Of course not. It was Bill Clinton’s fault. Steve Forbes took to CNN to make sure that it was clear where the blame should be assigned:
FORBES: Well, I think if you want to look at the tone of the '90s, it started right at the top, at the White House, where the attitude was anything goes. If you get caught, spin your way out of it. The only thing they didn't resist -- they could resist everything except temptation. So it started at the top.

Rush Limbaugh agreed. As the Washington Post reports Limbaugh’s argument that Clinton was responsible for corporate scandals was as follows:
He offered up a series of choices: "Who taught us how to get around laws? A, Ronald Reagan. B, Bill Clinton. Who taught us how to have his way with words and women? Who taught us, my friends, how to lie under oath and get away with it?

Now that we understand how the era of responsibility works, we can apply it to other circumstances.

Treasury Secretary John Snow’s ex-wife alleged in a suit that he had failed to pay child support for his two sons. He settled the suit. The White House was aware of those allegations before appointing Mr. Snow as Treasury Secretary.

Surely the failure to provide support for one’s children is an example of someone who “flouts virtue and revels in irresponsibility.” Mr. Bush did not find such conduct disqualifying.

We are sure that someone can explain how Mr. Snow’s conduct and Mr. Bush’s condoning of such conduct is Bill Clinton's fault.

Bill Donaldson is Bush’s nominee to replace Harvey Pitt as the Head of the SEC. Donaldson, while married, had an affair with the wife of a Congressman. He fathered a child by his mistress. Republicans have been mute on that lapse of judgment. Mr. Bush did not think that such conduct was disqualifying.

Those indiscretions involved an extra marital affair and the failure to provide for one’s children. The era of responsibility does not seem to apply in those cases. Perhaps that is because conservatives always told us that President Clinton’s difficulties were not about the sex but were about the lying. As Limbaugh said when placing the blame for the corporate scandals on Bill Clinton "Who taught us, my friends, how to lie under oath and get away with it?"

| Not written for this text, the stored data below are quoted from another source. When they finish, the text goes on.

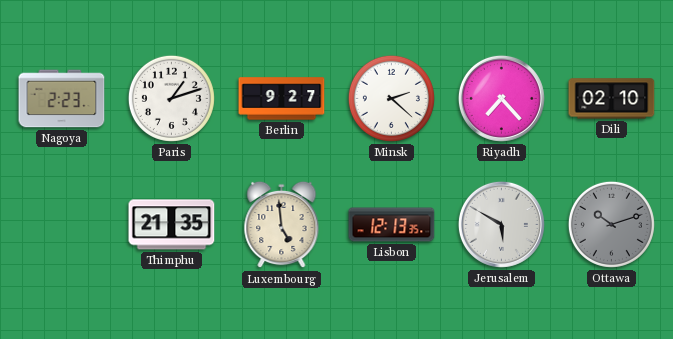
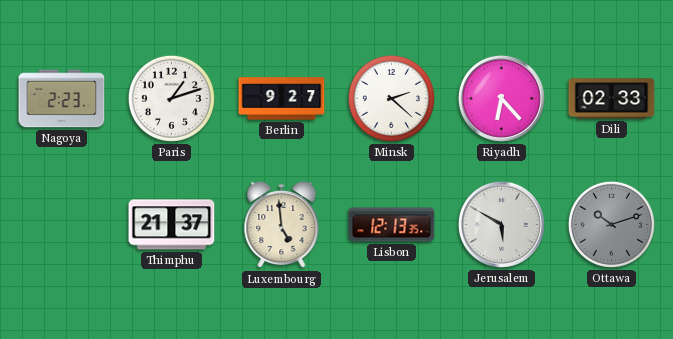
Riyadh: 7:23 -> 6:23
Dili: 02:10 -> 02:33
Thimphu: 21:35 -> 21:37
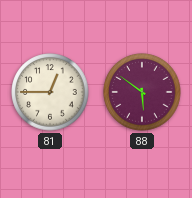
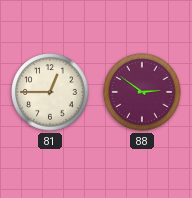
88: 5:51 -> 2:51
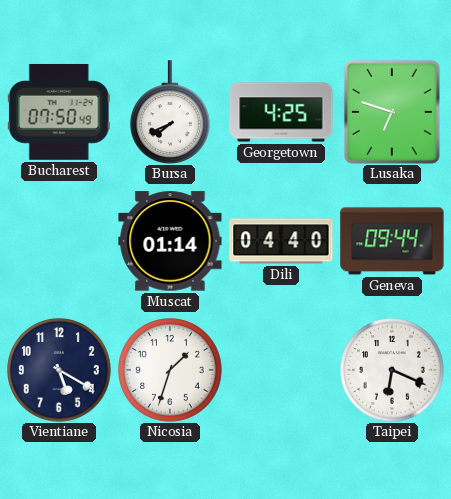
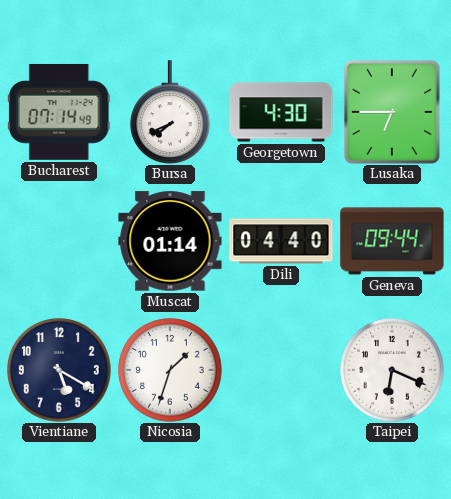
Bucharest: 07:50 -> 07:14
Georgetown: 4:25 -> 4:30
Lusaka: 6:48 -> 6:45
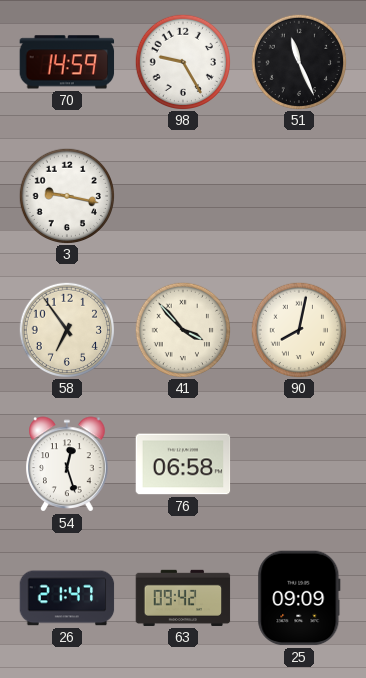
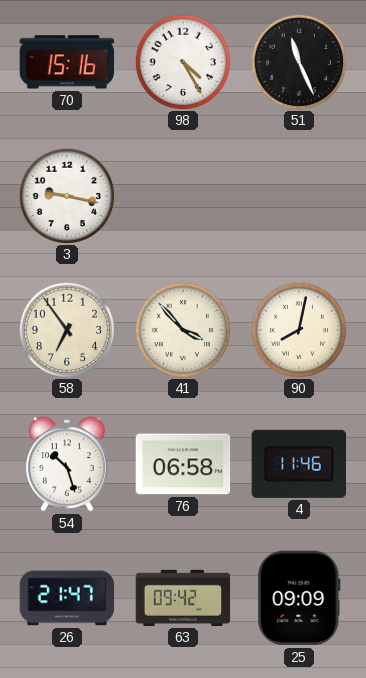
70: 14:59 -> 15:16
98: 9:25 -> 4:25
54: 12:27 -> 10:27
4: none -> 11:46
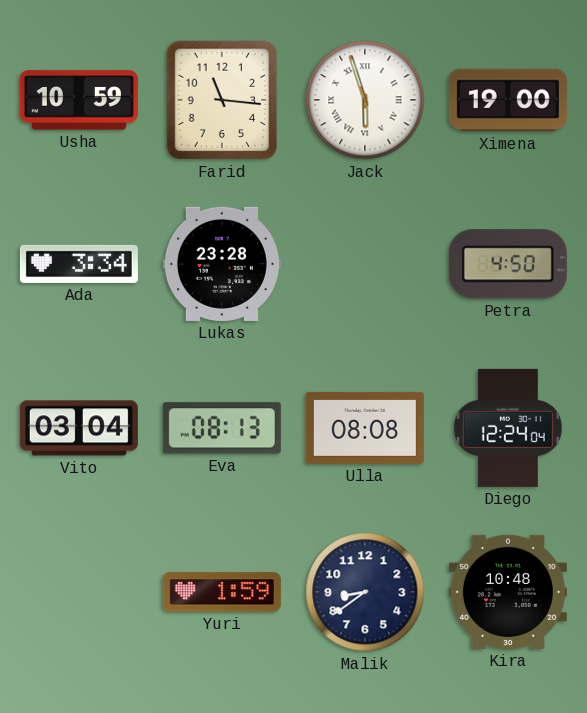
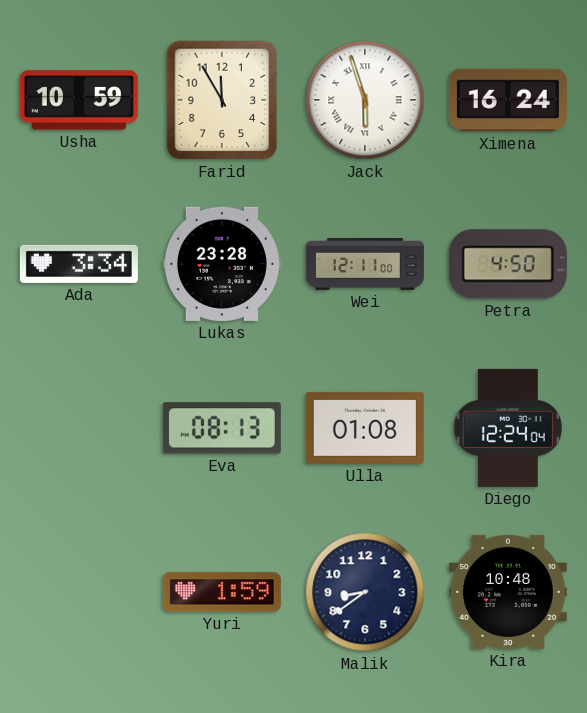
Farid: 11:16 -> 11:55
Ximena: 19:00 -> 16:24
Wei: none -> 12:11
Vito: 03:04 -> none
Ulla: 08:08 -> 01:08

George W. Bush would not follow Bill Clinton example and condone lying would he?

Elliot Abrams was appointed by President Bush to be a Senior Director for Democracy at the National Security Council. In the 1980s, Abrams pled guilty to two counts of lying to Congress. His law license was suspended for “dishonesty, deceit or misrepresentation.”

John Poindexter was convicted by a jury of lying under oath. His conviction was overturned on appeal (in what we think was a correct ruling) on grounds unrelated to the dishonesty of his testimony. Despite that jury verdict, Mr. Bush appointed Mr. Poindexter to head the Information Awareness Office.

Republicans can fail to pay child support, father a child by another man’s wife and lie with impunity. George W. Bush’s does not find that conduct disqualifying for top-level administration positions.

The Republican Era of Responsibility is quite easy to understand. No one except Bill Clinton is ever responsible.